The applicant contends that her dismissal is rendered
procedurally
unfair by the fact that Moatshe, and not the CEO, dismissed the
applicant. Accordingly, the applicant was dismissed
by a person who
has no authority to dismiss her, so it is contended by the applicant.
This contention is founded on the evidence
that the applicant’s
letter of dismissal was signed by Moatshe whereas the first
respondent’s Code of Discipline prescribes
that the authority
to dismiss an employee rests with the CEO of the first respondent. On
its face, the letter of dismissal records
that Moatshe signed the
letter of dismissal on behalf of the General Manager, indicated with
“
pp
”
which ordinarily denotes that the signatory does so on behalf of
another. It follows that I could not find that Moatshe
dismissed the
applicant. I found that there is no evidence that Moatshe was not
authorized to sign on behalf of the General Manager
concerned as she
did.
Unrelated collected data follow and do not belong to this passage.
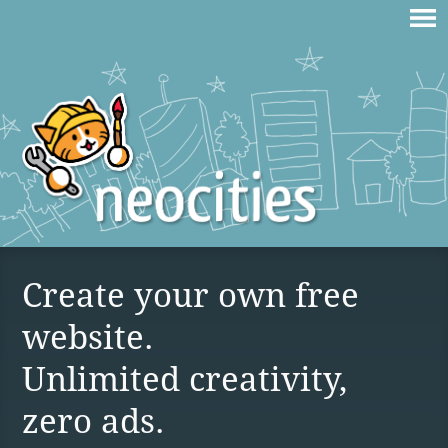
Create your own free
website.
Unlimited creativity,
zero ads.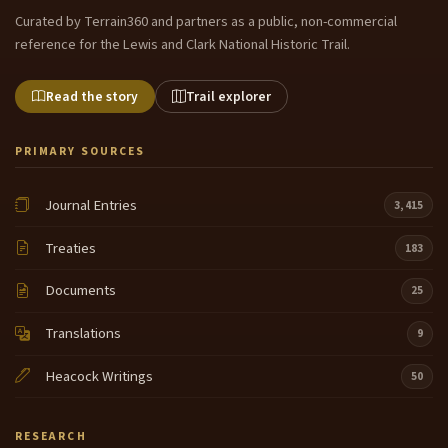
Curated by Terrain360 and partners as a public, non-commercial
reference for the Lewis and Clark National Historic Trail.
Read the story
Trail explorer
PRIMARY SOURCES
Journal Entries
3,415
Treaties
183
Documents
25
Translations
9
Heacock Writings
50
RESEARCH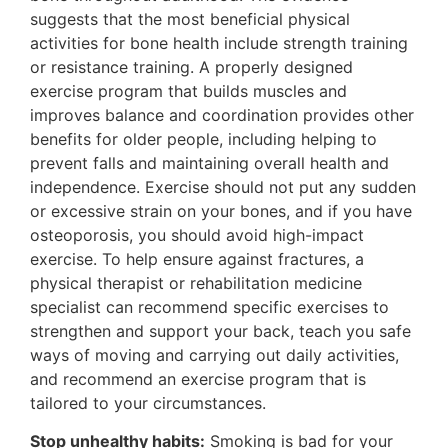
suggests that the most beneficial physical
activities for bone health include strength training
or resistance training. A properly designed
exercise program that builds muscles and
improves balance and coordination provides other
benefits for older people, including helping to
prevent falls and maintaining overall health and
independence. Exercise should not put any sudden
or excessive strain on your bones, and if you have
osteoporosis, you should avoid high-impact
exercise. To help ensure against fractures, a
physical therapist or rehabilitation medicine
specialist can recommend specific exercises to
strengthen and support your back, teach you safe
ways of moving and carrying out daily activities,
and recommend an exercise program that is
tailored to your circumstances.
Stop unhealthy habits:
Smoking is bad for your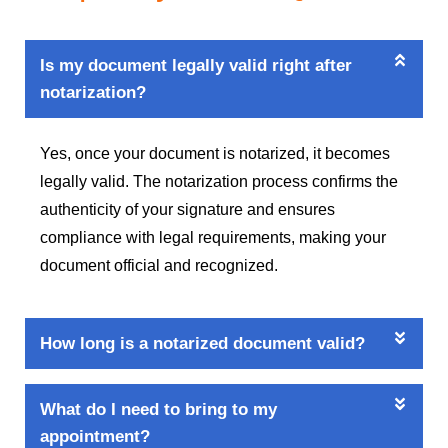
Is my document legally valid right after
notarization?
Yes, once your document is notarized, it becomes
legally valid. The notarization process confirms the
authenticity of your signature and ensures
compliance with legal requirements, making your
document official and recognized.
How long is a notarized document valid?
What do I need to bring to my
appointment?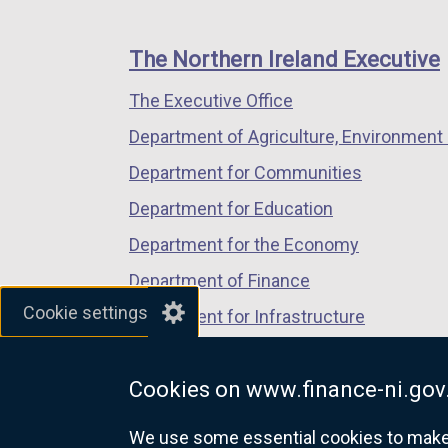
footer
new
new
new
links
window
window
window
The Northern Ireland Executive
/
/
/
The Executive Office
tab)
tab)
tab)
Department of Agriculture, Environment 
Department for Communities
Department for Education
Department for the Economy
Department of Finance
Cookie settings
Department for Infrastructure
Department for Health
Cookies on www.finance-ni.gov
Department of Justice
We use some essential cookies to make t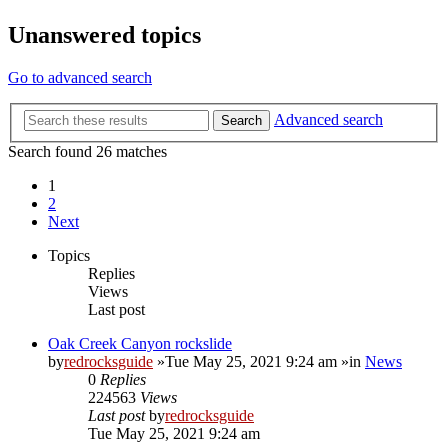
Unanswered topics
Go to advanced search
Advanced search
Search
Search found 26 matches
1
2
Next
Topics
Replies
Views
Last post
Oak Creek Canyon rockslide
by
redrocksguide
»Tue May 25, 2021 9:24 am »in
News
0
Replies
224563
Views
Last post
by
redrocksguide
Tue May 25, 2021 9:24 am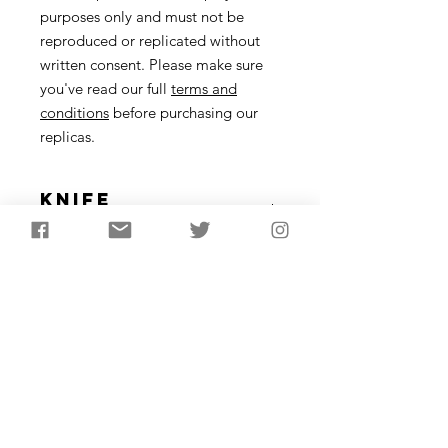
purposes only and must not be
reproduced or replicated without
written consent. Please make sure
you've read our full
terms and
conditions
before purchasing our
replicas.
Knife
Description
A replica of Ötzi the Iceman’s famous
knife and plant fibre sheath.
Subscribe to receive the
latest updates from
AncientCraft...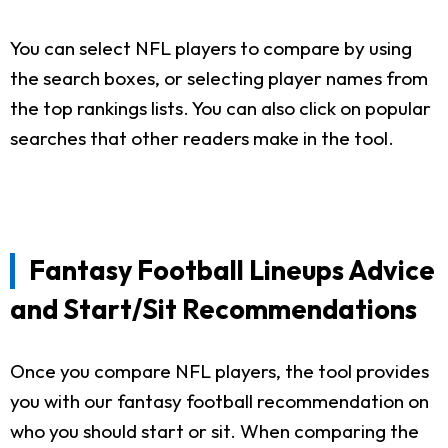
You can select NFL players to compare by using
the search boxes, or selecting player names from
the top rankings lists. You can also click on popular
searches that other readers make in the tool.
Fantasy Football Lineups Advice
and Start/Sit Recommendations
Once you compare NFL players, the tool provides
you with our fantasy football recommendation on
who you should start or sit. When comparing the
It was also not contended by the applicant that the General
Manager on whose behalf Moatshe signed did not
have the authority to
dismiss the applicant. In the result, this ground of complaint must
fail.
[19]
In the event, I find that the applicant has not shown that a court of
appeal may reasonably come to a different decision. Accordingly,
I
make the following order:
(i)
The application for leave to appeal is dismissed.
___________
MS Baloyi
Acting
Judge of the Labour Court
[1]
Van
Der Merwe v Du Plessis
[1999]
5 BLLR 531 (LC)
[2]
LRA
[3]
Rule
32 of the Rules for the Conduct of Proceedings in the Labour Court.